MEXICO CITY (AP) — The National Liberation Army guerrillas and the Colombian government begin the second round of talks in Mexico City on Monday in a new attempt to end the confrontation they have waged for nearly six decades.

At this stage, the parties will have as a central axis to define how the participation of Colombian civil society will take place in the process and the possibilities of agreeing on a bilateral ceasefire. The ELN, founded in 1964, is present in over 200 municipalities in Colombia with a block structure that responds to a central command.

The ceasefire has become a neuralgic point of the negotiation because in January the government decreed it without the agreement of the ELN, generating a crisis within the table. The parties met in extraordinary fashion in Caracas to resolve the incident.

Iván Cepeda, a member of the government’s peace delegation, assured The Associated Press that before discussing the ceasefire and participation, they will settle other outstanding issues such as the agenda. talks and will report on how the respect of the agreements reached in the first cycle, such as a “humanitarian caravan” that has traveled the territories in conflict listening to the population in order to analyze how to defuse violence.

This is the sixth time that the ELN has sat down to negotiate with a government to seek a political solution to the conflict. The current process began in 2017 under the government of Juan Manuel Santos (2010-2018), first in Quito and then in Havana. However, the roundtable was suspended for more than three years after the ELN bombed a police academy in 2019, killing 22 people.

The dialogue resumed in November 2022, after the coming to power of Gustavo Petro, the first left-wing president in Colombia and who in his youth was a member of the disappeared M-19 guerrillas.

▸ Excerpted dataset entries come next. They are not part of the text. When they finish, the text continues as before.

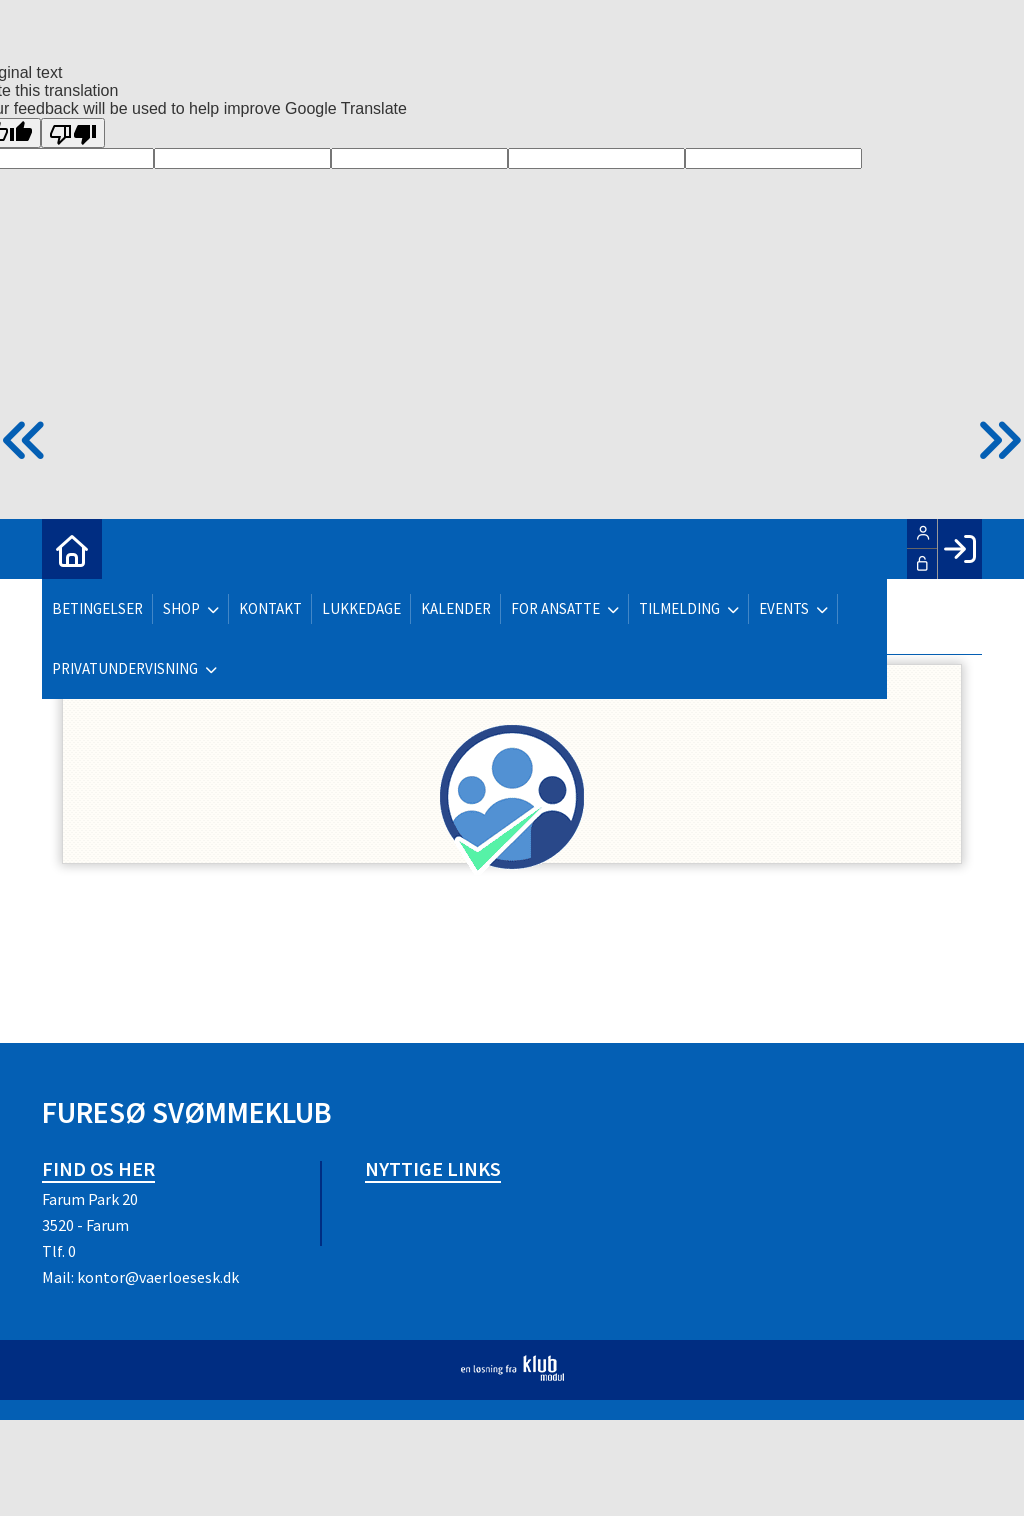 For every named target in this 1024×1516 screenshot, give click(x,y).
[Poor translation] (73, 133)
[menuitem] (72, 549) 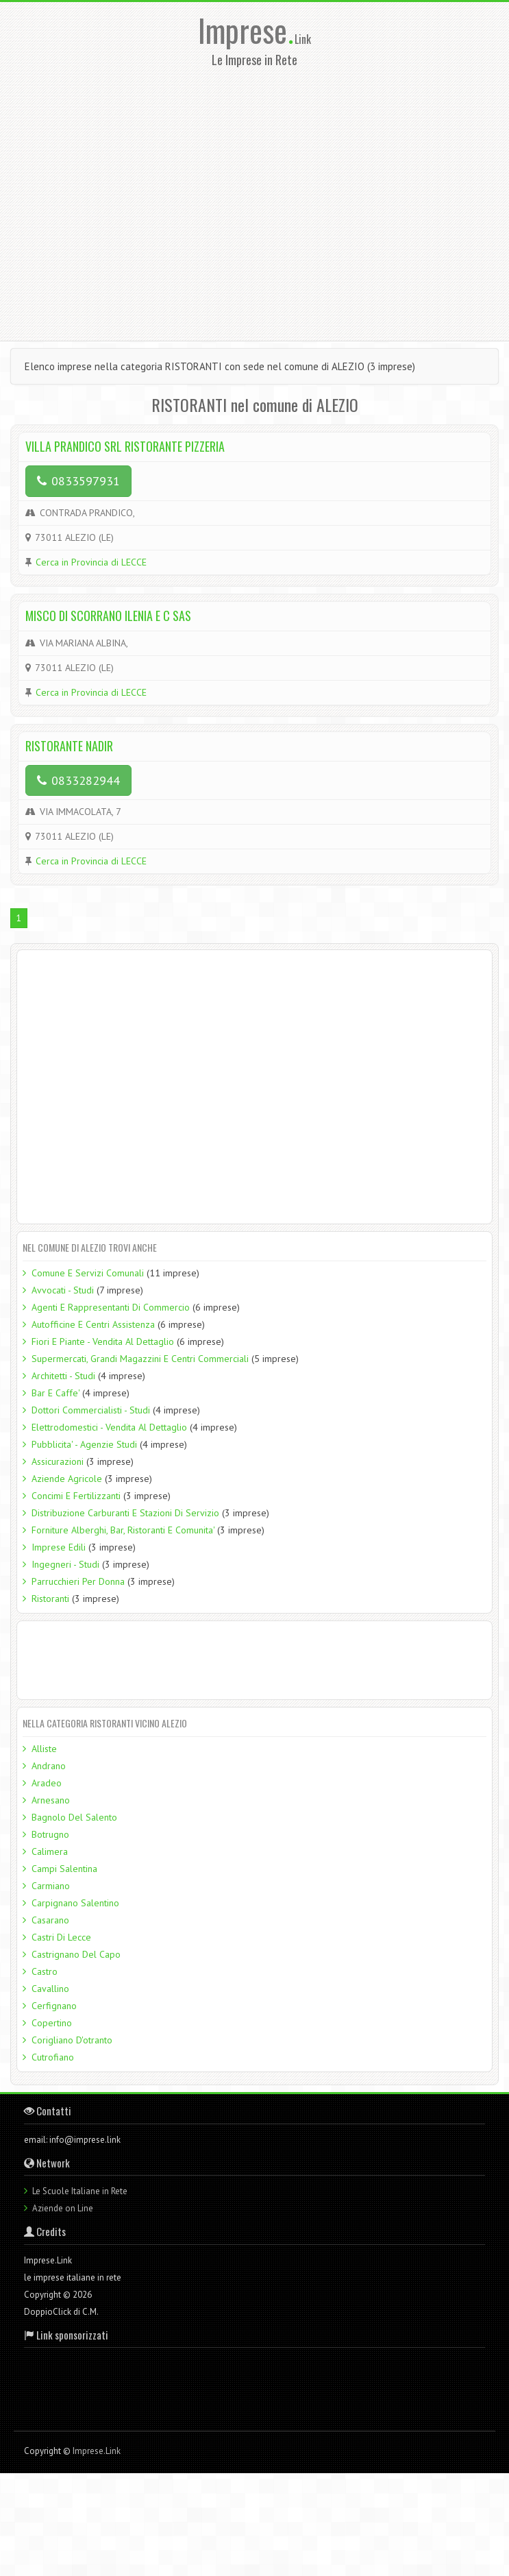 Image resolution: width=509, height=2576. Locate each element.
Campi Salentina (64, 1868)
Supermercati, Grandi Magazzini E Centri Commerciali (140, 1358)
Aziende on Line (62, 2208)
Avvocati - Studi (63, 1290)
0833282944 (78, 780)
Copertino (52, 2023)
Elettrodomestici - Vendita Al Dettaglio (109, 1427)
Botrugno (50, 1834)
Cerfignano (54, 2006)
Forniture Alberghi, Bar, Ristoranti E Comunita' (123, 1530)
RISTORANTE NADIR (69, 746)
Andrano (49, 1766)
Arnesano (51, 1800)
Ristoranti (50, 1598)
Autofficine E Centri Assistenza (93, 1324)
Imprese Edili (59, 1547)
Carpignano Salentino (75, 1903)
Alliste (44, 1748)
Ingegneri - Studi (65, 1564)
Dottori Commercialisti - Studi (91, 1410)
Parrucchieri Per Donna (78, 1581)
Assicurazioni (58, 1461)
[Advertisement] (128, 199)
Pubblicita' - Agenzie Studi (84, 1444)
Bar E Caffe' (55, 1393)
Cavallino (50, 1988)
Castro (45, 1971)
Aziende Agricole (67, 1478)
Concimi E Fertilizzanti (76, 1496)
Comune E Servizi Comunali (88, 1273)
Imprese (246, 30)
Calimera (50, 1851)
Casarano (50, 1920)
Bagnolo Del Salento (74, 1817)
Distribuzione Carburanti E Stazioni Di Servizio (125, 1513)
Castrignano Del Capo (76, 1954)
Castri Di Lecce (61, 1937)
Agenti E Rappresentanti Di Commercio (111, 1307)
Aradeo (47, 1783)
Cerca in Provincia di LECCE (91, 562)
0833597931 (78, 481)
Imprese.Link (97, 2451)
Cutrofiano (53, 2057)
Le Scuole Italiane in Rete (79, 2191)
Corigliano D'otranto (72, 2040)
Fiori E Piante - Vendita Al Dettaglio (103, 1341)
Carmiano (51, 1886)
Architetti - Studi (63, 1376)
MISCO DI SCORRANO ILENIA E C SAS (108, 615)
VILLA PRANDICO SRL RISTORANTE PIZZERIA (125, 446) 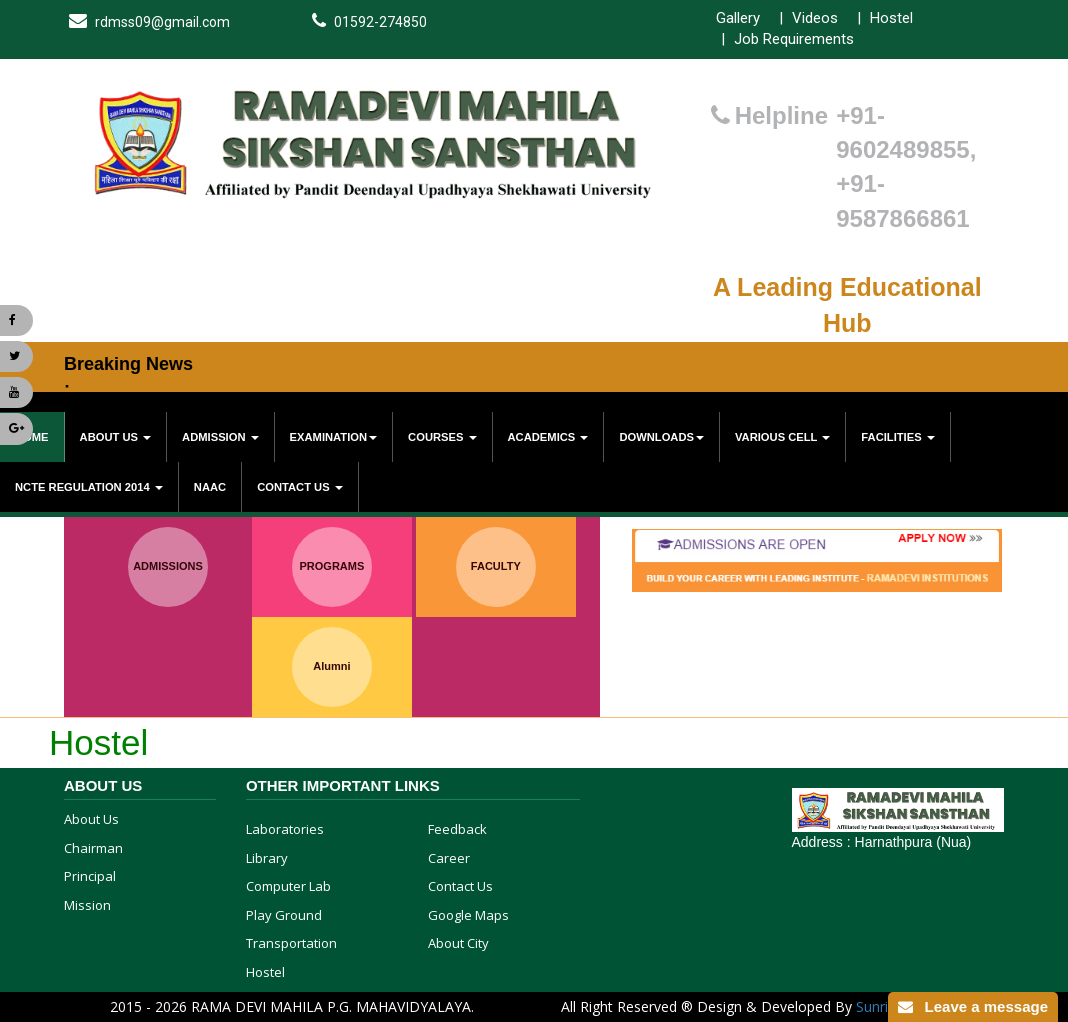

The new stage of the dialogue has had itinerant places between the countries that guarantee the process. The first cycle took place in Caracas and the second was planned for Mexico City. The dialogues are supported by Norway, Chile, Cuba and Brazil as guarantors and accompanied by the United Nations and the Episcopal Conference of Colombia.

The negotiation was not without debate. The ELN has publicly questioned “total peace”, a policy under which the government seeks to get close to several armed groups and drug gangs simultaneously.

Eliécer Chamorro, alias “Antonio García” and senior ELN commander, demanded different treatment from the so-called “organized armed groups” and the head of the government delegation, Otty Patiño, responded in statements to the press that “total peace” has different treatment depending on the illegal actors and the ELN has always had a “political character”.

Andrés Macías, a conflict and peace researcher at the Externado de Colombia University, told the AP that the ELN as a group that “at least originally” had a political interest in changing the way the state should act, it is interested in not being on the same level as other armed actors like the Clan del Golfo, considered in recent years to be the most dangerous cartel in the country.

The difference is that Petro said he will not negotiate politically with the drug traffickers, but that they will have to submit to justice.